Node failure is deliberately uneventful. When a server dies, its arcs transfer to the next servers clockwise, which with virtual nodes means the load spreads thinly across many machines rather than doubling one neighbor's traffic, and with 200 virtual nodes a dead server's load lands in roughly 200 slivers. Flapping membership, where a node repeatedly leaves and rejoins as health checks disagree, causes repeated small migrations that add up to real churn, so production systems damp membership changes with timeouts before declaring a node truly gone. The last operational rule is to never derive the ring position from anything mutable, such as an IP address that changes on reboot, because a node that silently changes position orphans its old arcs and adopts arcs whose data it does not hold, and stable server identifiers prevent that whole class of problem.

Follow-up questions

  • Why not just keep a key-to-server table instead of hashing? A table gives perfect control but must be stored, replicated, and consulted on every lookup, which makes the table service its own small distributed system, and at billions of keys the table itself is large. The ring computes placement from a few kilobytes of membership data with no lookup service in the path. Some systems, HDFS and many SQL shard maps among them, still choose explicit tables when key counts are small and fine-grained control matters more than simplicity.
  • How many virtual nodes should each server get? Enough that the load imbalance stops mattering, and since the deviation shrinks like 1 over the square root of k, 100 to 200 positions brings imbalance to roughly 5 to 10 percent, with Cassandra's historical default of 256 sitting in the same range. Beyond that point the lookup table keeps growing while the balance barely improves, so the returns diminish quickly.
  • What changes if two clients disagree about membership? The same key routes differently from each client. A cache absorbs that as extra misses until the views converge, while a store must detect the divergence after the fact, which is why ring-based databases add versioning, read repair, and quorum overlap rather than relying on placement alone.
  • Does consistent hashing help with a single hot key?
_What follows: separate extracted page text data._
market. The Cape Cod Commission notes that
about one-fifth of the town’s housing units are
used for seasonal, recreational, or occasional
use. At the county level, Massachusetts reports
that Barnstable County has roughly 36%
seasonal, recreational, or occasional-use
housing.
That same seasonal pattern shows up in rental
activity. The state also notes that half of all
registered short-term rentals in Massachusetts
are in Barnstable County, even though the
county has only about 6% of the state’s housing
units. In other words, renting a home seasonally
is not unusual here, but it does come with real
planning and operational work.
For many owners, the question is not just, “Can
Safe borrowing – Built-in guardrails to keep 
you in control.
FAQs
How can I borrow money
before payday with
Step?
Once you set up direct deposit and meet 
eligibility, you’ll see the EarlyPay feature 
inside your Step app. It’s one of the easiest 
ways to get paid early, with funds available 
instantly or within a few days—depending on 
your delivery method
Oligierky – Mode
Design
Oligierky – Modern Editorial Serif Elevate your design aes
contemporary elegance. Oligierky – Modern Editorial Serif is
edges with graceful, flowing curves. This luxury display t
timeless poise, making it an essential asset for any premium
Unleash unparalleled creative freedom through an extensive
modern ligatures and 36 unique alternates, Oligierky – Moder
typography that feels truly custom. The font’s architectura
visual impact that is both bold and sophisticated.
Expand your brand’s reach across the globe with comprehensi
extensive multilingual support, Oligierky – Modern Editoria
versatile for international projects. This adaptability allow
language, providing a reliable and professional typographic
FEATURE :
It does not, and saying so plainly matters, because hashing balances key counts rather than popularity. Bounded-load variants cap per-server load by spilling to the next node, and beyond that the fixes are replicating or caching the hot key explicitly, which are decisions made above the placement layer.
  • How does a new node actually get the data for its arc? It streams the arc from the previous owner while that owner continues serving, and then ownership flips atomically in the membership view. With virtual nodes the new server pulls many small slivers from many donors at once, which parallelizes the transfer and keeps any single donor from saturating.
  • Where would you not use consistent hashing? Anywhere range queries matter, because hashing destroys key order and neighboring keys land on unrelated servers. Range-partitioned systems such as Bigtable and HBase split sorted key ranges instead and rebalance by moving range boundaries, trading the ring's cheap membership changes for the ability to scan.

References

  1. Karger et al., Consistent Hashing and Random Trees: Distributed Caching Protocols for Relieving Hot Spots on the World Wide Web (STOC 1997), the original construction.
  2. DeCandia et al., Dynamo: Amazon's Highly Available Key-value Store (SOSP 2007), on the ring, virtual nodes, and preference lists in production.
  3. Mirrokni, Thorup, Zadimoghaddam, Consistent Hashing with Bounded Loads (2016), the (1 + ε) cap variant.
  4. Kleppmann, Designing Data-Intensive Applications (2017), chapter 6 on partitioning and rebalancing.
  5. Xu, System Design Interview, Volume 1 (2020), chapter on consistent hashing.